Wednesday September 22, 2010 12:05
Hey, me too on occasion. What salves that despair is seeing how many people are coming together to do great organizing. check out the pictures from last year at 350.org. we may not win, but we're going to give the bad guys a run for their (considerable) money.
That exchange came early in a Grist.org online chat event with Bill McKibben. And that's what I'm hearing. Shadows of doubt.
Early in this program, after a solid round of hate rant against the Greens by Texas Talk Show man Alex Jones - we look deeper into the engines of climate doubt.
Dr. Naomi Oreskes has a unique marriage of expertise, in both global warming AND the history of science.
She is a Professor at the University of California, San Diego. Her early books were on Geophysics, Plate Tectonics, and Continental Drift theory. But now Naomi Oreskes enters a more public battle, with her newest book "Merchants of Doubt, How a Handful of Scientists Obscured the Truth, on Issues from Tobacco Smoke, to Global Warming."
During my own research in the early 1900's, I found a small group of scientists promoting dubious products, like tobacco and even asbestos. They were joined by other authority figures, like Dixie Lee Ray, a former Governor of Washington State, who never met a toxic chemical she didn't like. Many of the press releases came from the Competitive Enterprise Institute.
These front institutions, funded by billionaires and very wealthy industrialists, are the "think tanks" that bring out endless reports suggesting the poor should be dumped, the prisons privatized, and taxes must always fall. They don't like environmentalism, because it costs them money for pollution equipment, or even stops a few big ventures - the ones that can't pass any public smell test.
I suppose the surprise isn't that big polluters hire spokespeople, even scientists. My question is: how did such a small number of people get so much media attention, to look like an equal half in the public debate? How did they do it?
Dr. Oreskes did the digging. She found a second thread to this story. Beyond the wealthy polluters, there also lurked a cadre of academics raised on fighting the Cold War, capitalism versus communism. When the Soviet Union fell in 1991, many of the same faces switched over to anti-environmentalism. Since big governments could legislate restrictive environmental protection laws - they must be socialist, if not Communist.

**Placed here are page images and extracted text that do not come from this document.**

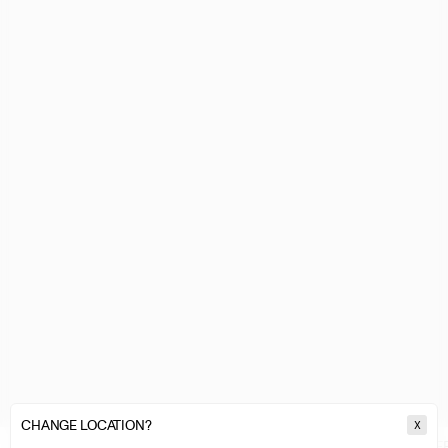
CHANGE LOCATION?
X
MARINE SERRE
WOMEN
ACCESSORIES & FOOTWEAR
JEWELLE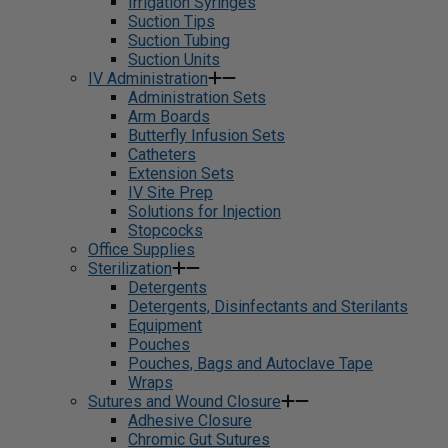
Irrigation Syringes
Suction Tips
Suction Tubing
Suction Units
IV Administration
Administration Sets
Arm Boards
Butterfly Infusion Sets
Catheters
Extension Sets
IV Site Prep
Solutions for Injection
Stopcocks
Office Supplies
Sterilization
Detergents
Detergents, Disinfectants and Sterilants
Equipment
Pouches
Pouches, Bags and Autoclave Tape
Wraps
Sutures and Wound Closure
Adhesive Closure
Chromic Gut Sutures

Under that theology, several top-rated scientists, including one former President of the National Academy of Sciences, began signing press releases saying the risk of tobacco, DDT, and other chemicals was over-rated. Perhaps they weren't so dangerous. It was, and is, a strategy of casting doubt.
The fact that several well-known scientists went well beyond their fields of expertise to endorse media machines designed to protect chemical, oil and tobacco companies raises my suspicions. At least two were found to receive hundreds of thousands of dollars from electric power and coal providers. Others may have acted out of idealism alone, who knows?

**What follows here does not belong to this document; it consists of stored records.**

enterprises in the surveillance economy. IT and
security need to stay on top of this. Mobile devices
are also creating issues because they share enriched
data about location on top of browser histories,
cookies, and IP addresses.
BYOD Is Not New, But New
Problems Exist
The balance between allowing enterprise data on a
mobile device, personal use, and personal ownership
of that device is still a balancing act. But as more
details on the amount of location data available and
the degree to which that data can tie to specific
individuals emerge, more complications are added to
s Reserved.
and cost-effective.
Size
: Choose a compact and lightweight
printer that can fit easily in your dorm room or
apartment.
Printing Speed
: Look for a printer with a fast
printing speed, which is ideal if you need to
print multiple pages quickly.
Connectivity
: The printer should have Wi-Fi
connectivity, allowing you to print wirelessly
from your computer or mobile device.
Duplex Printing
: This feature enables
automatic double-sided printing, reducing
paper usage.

That anti-Green machine was established an well-oiled, as the carbon dioxide problem became more visible. Suddenly, some of the same scientists declared global warming to either not exist, or be a harmless natural change. The same think-tanks produced reports saying the same. Delay, delay, and cast doubt, as the tobacco lobby did so successfully for years (at a cost of millions of lives around the world....).
Naomi Oreskes shows the roots, the development and the present growth of this denial industry. Don't miss this interview.